Image by Abron on Flickr. Some rights reserved
Data journalism is not a new phenomenon. Speaking at the International Journalism Festival in Perugia, Steve Doig from the Walter Cronkite school of journalism highlighted this by talking about the impact of the rise of the personal computer in the early 1980s and how this helped journalists track “patterns” in the data they were getting hold of.
Before this technology arrived, such reporting was “often based simply on anecdotes”, he said. Giving the example of covering “the problem of drunk driving”, journalists would have previously had to have referenced a “bad example of such an accident” before moving to discuss the “larger problem”, he explained.
The nice thing about data journalism is it lets you go beyond anecdotes to evidence.
His workshop ran through some of the key features of Excel to help journalists sort, filter, “transform” and “summarise” data.
Below is a summary of some of the key points he raised – the full tutorial is available online.
- Sorting, filtering, transforming and summarising data with Excel
When it comes to the most common format of data, Doig said it “tends to be alphabetical”, which will not make it immediately clear to a journalist what the story, or stories, behind the data are.
So we want this to be “more journalistically interesting”, Doig said. As an example he demonstrated how journalists can sort numbers by highest or lowest.
When it comes to filtering data, he described some particularly large datasets as “forests”, and that journalists “only want to see the trees that we’re interested in”.
Using Excel journalists can hide data they are less interested in and effectively keep their work area tidy.
Journalists can also use Excel to “transform data using functions and formulas”. For example, he showed the delegates how to create new variables, such as working out a crime rate per 100,000 people when you already have statistics on population and crime. This then helps the journalist “make fair comparisons between places of different size”.
Finally, you can “collapse your data down by categories”. This can be achieved by using pivot tables, which enables the users to select certain variables and bring those together.
For example, if you wanted to look at the number of murders by region, but the data is also broken down into smaller geographic areas, you could build a pivot table, select the ‘region’ variable in ‘row labels’ and select the column stating the number of murders and put it in ‘values’. This would combine the number of murders per region.
- Data stories are not only for economics or business journalism
Here is just a selection of the different types of data story subjects Doig highlighted:
– Budgets and taxes
– Crime patterns
– School test scores
– Auto accidents
– Demographic change
– Pet licences
– Air quality
– Sports statistics
- A simple toolbox can get you far when you are starting out
Highlighting some of the key tools for working with datasets, Doig said Excel lets journalists do the majority of the work they would need to, supported by database software like Access, mapping tools like ArcMap, a text editor and social network analysis plug-ins such as NodeXL.

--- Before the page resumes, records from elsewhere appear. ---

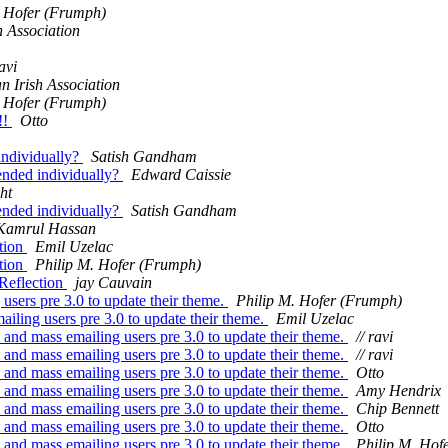
. Hofer (Frumph)
h Association
ravi
an Irish Association
. Hofer (Frumph)
!!
Otto
individually?
Satish Gandham
ended individually?
Edward Caissie
ht
ended individually?
Satish Gandham
Kamrul Hassan
tion
Emil Uzelac
tion
Philip M. Hofer (Frumph)
Reflection
jay Cauvain
users pre 3.0 to update their theme.
Philip M. Hofer (Frumph)
iling users pre 3.0 to update their theme.
Emil Uzelac
and mass emailing users pre 3.0 to update their theme.
// ravi
and mass emailing users pre 3.0 to update their theme.
// ravi
and mass emailing users pre 3.0 to update their theme.
Otto
and mass emailing users pre 3.0 to update their theme.
Amy Hendrix
and mass emailing users pre 3.0 to update their theme.
Chip Bennett
and mass emailing users pre 3.0 to update their theme.
Otto
and mass emailing users pre 3.0 to update their theme.
Philip M. Hof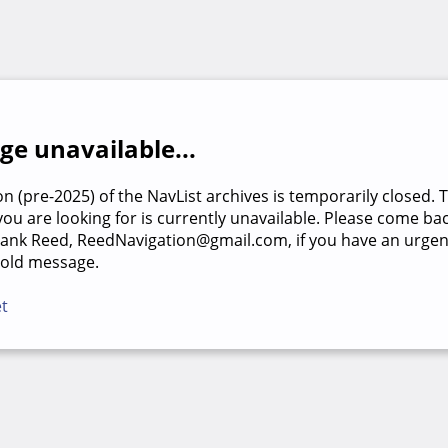
e unavailable...
on (pre-2025) of the NavList archives is temporarily closed. 
u are looking for is currently unavailable. Please come back
rank Reed, ReedNavigation@gmail.com, if you have an urgen
 old message.
et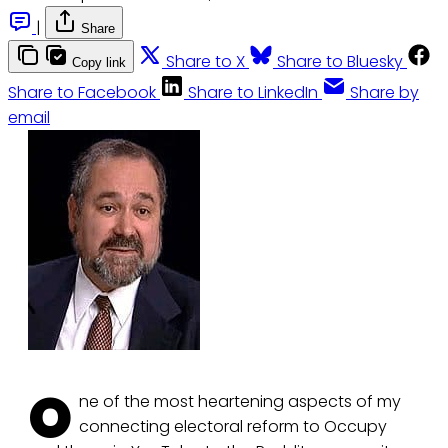
|
Share
Share to X
Share to Bluesky
Copy link
Share to Facebook
Share to LinkedIn
Share by
email
O
ne of the most heartening aspects of my
connecting electoral reform to Occupy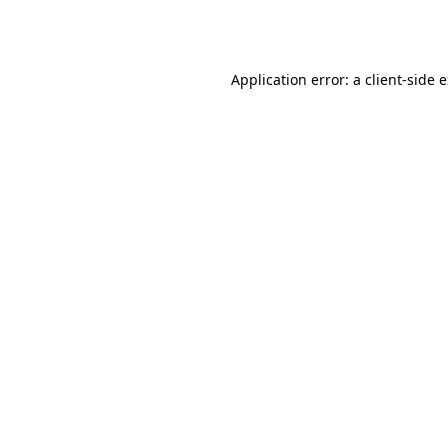
Application error: a
client
-side 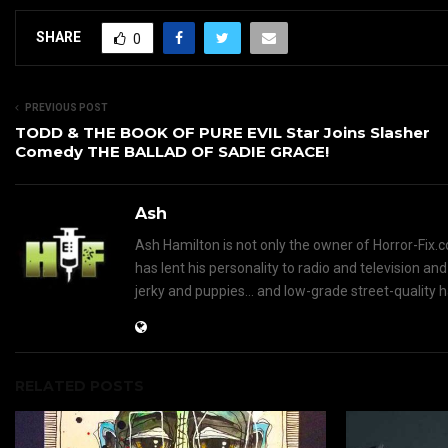
SHARE
0
PREVIOUS POST
TODD & THE BOOK OF PURE EVIL Star Joins Slasher
Comedy THE BALLAD OF SADIE GRACE!
Ash
Ash Hamilton is not only the owner of Horror-Fix.c
has lent his personality to radio and television an
jerky and puppies... and low-grade street-quality 
RELATED POSTS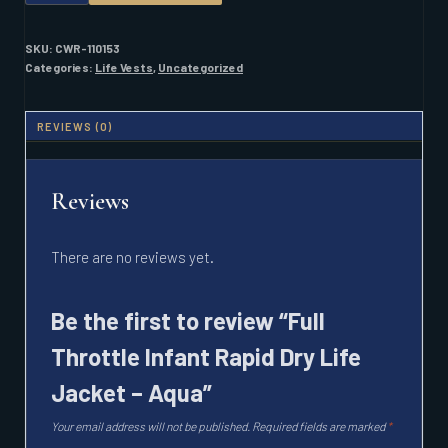
INFANT
RAPID
DRY
SKU:
CWR-110153
LIFE
Categories:
Life Vests
,
Uncategorized
JACKET
-
AQUA
REVIEWS (0)
QUANTITY
Reviews
There are no reviews yet.
Be the first to review “Full
Throttle Infant Rapid Dry Life
Jacket – Aqua”
Your email address will not be published.
Required fields are marked
*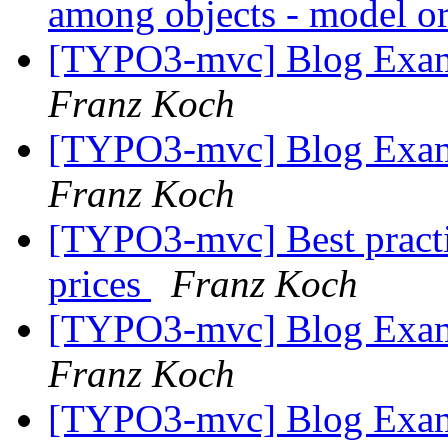
among objects - model or
[TYPO3-mvc] Blog Examp
Franz Koch
[TYPO3-mvc] Blog Examp
Franz Koch
[TYPO3-mvc] Best practi
prices
Franz Koch
[TYPO3-mvc] Blog Examp
Franz Koch
[TYPO3-mvc] Blog Examp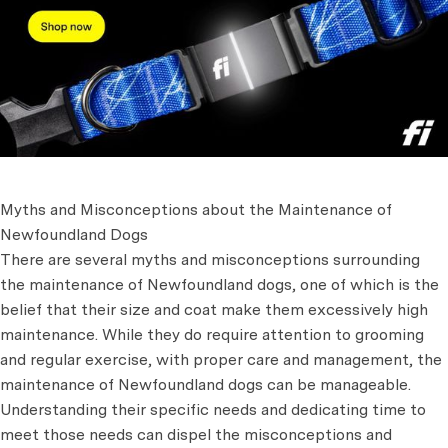
Myths and Misconceptions about the Maintenance of
Newfoundland Dogs
There are several myths and misconceptions surrounding
the maintenance of Newfoundland dogs, one of which is the
belief that their size and coat make them excessively high
maintenance. While they do require attention to grooming
and regular exercise, with proper care and management, the
maintenance of Newfoundland dogs can be manageable.
Understanding their specific needs and dedicating time to
meet those needs can dispel the misconceptions and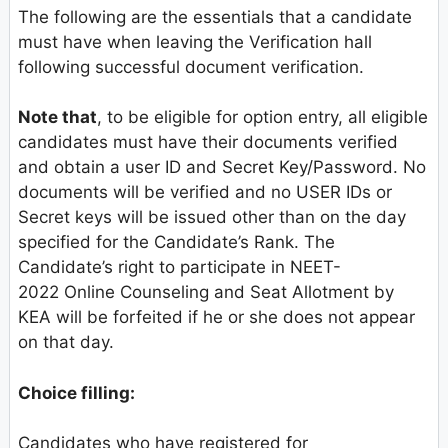
The following are the essentials that a candidate
must have when leaving the Verification hall
following successful document verification.
Note that
, to be eligible for option entry, all eligible
candidates must have their documents verified
and obtain a user ID and Secret Key/Password. No
documents will be verified and no USER IDs or
Secret keys will be issued other than on the day
specified for the Candidate’s Rank. The
Candidate’s right to participate in NEET-
2022 Online Counseling and Seat Allotment by
KEA will be forfeited if he or she does not appear
on that day.
Choice filling:
Candidates who have registered for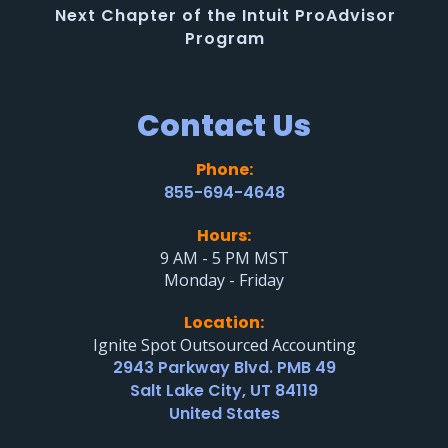
Next Chapter of the Intuit ProAdvisor
Program
Contact Us
Phone:
855-694-4648
Hours:
9 AM - 5 PM MST
Monday - Friday
Location:
Ignite Spot Outsourced Accounting
2943 Parkway Blvd. PMB 49
Salt Lake City, UT 84119
United States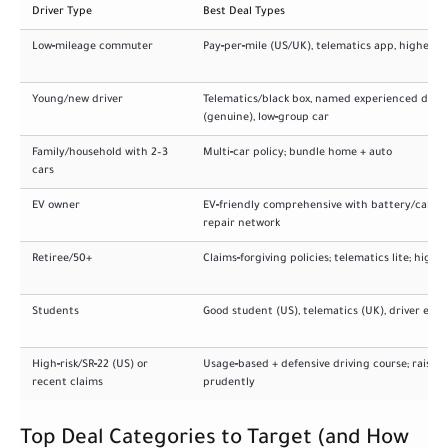
Driver Type
Best Deal Types
Low‑mileage commuter
Pay‑per‑mile (US/UK), telematics app, higher d
Young/new driver
Telematics/black box, named experienced drive
(genuine), low‑group car
Family/household with 2–3
Multi‑car policy; bundle home + auto
cars
EV owner
EV‑friendly comprehensive with battery/cable 
repair network
Retiree/50+
Claims‑forgiving policies; telematics lite; highe
Students
Good student (US), telematics (UK), driver edu
High‑risk/SR‑22 (US) or
Usage‑based + defensive driving course; raise li
recent claims
prudently
Top Deal Categories to Target (and How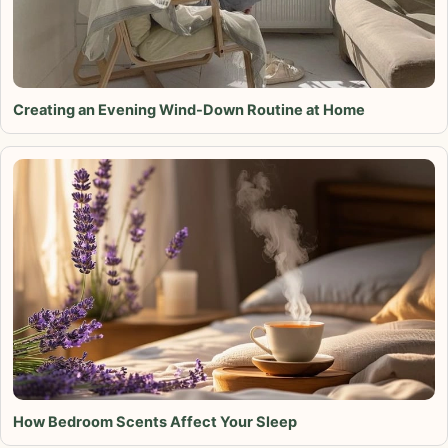
Creating an Evening Wind-Down Routine at Home
How Bedroom Scents Affect Your Sleep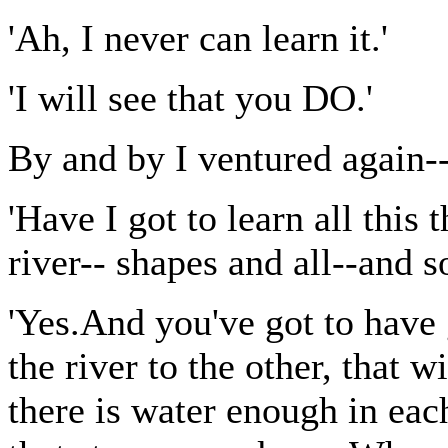
'Ah, I never can learn it.'
'I will see that you DO.'
By and by I ventured again-
'Have I got to learn all this 
river-- shapes and all--and so
'Yes.And you've got to have
the river to the other, that 
there is water enough in each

And when it comes to visualising the data he pointed to data journalism staple Google Fusion tables, as well as coding language such as Ruby, Django, perl, python.
- Tap into industry resources
Doig recommended a number of outlets and online platforms offering industry expertise on data journalism:
– Data journalism handbook
– EJC
– NICAR
– Investigative reporters and editors
– SKUP
– Global Investigative Journalism Network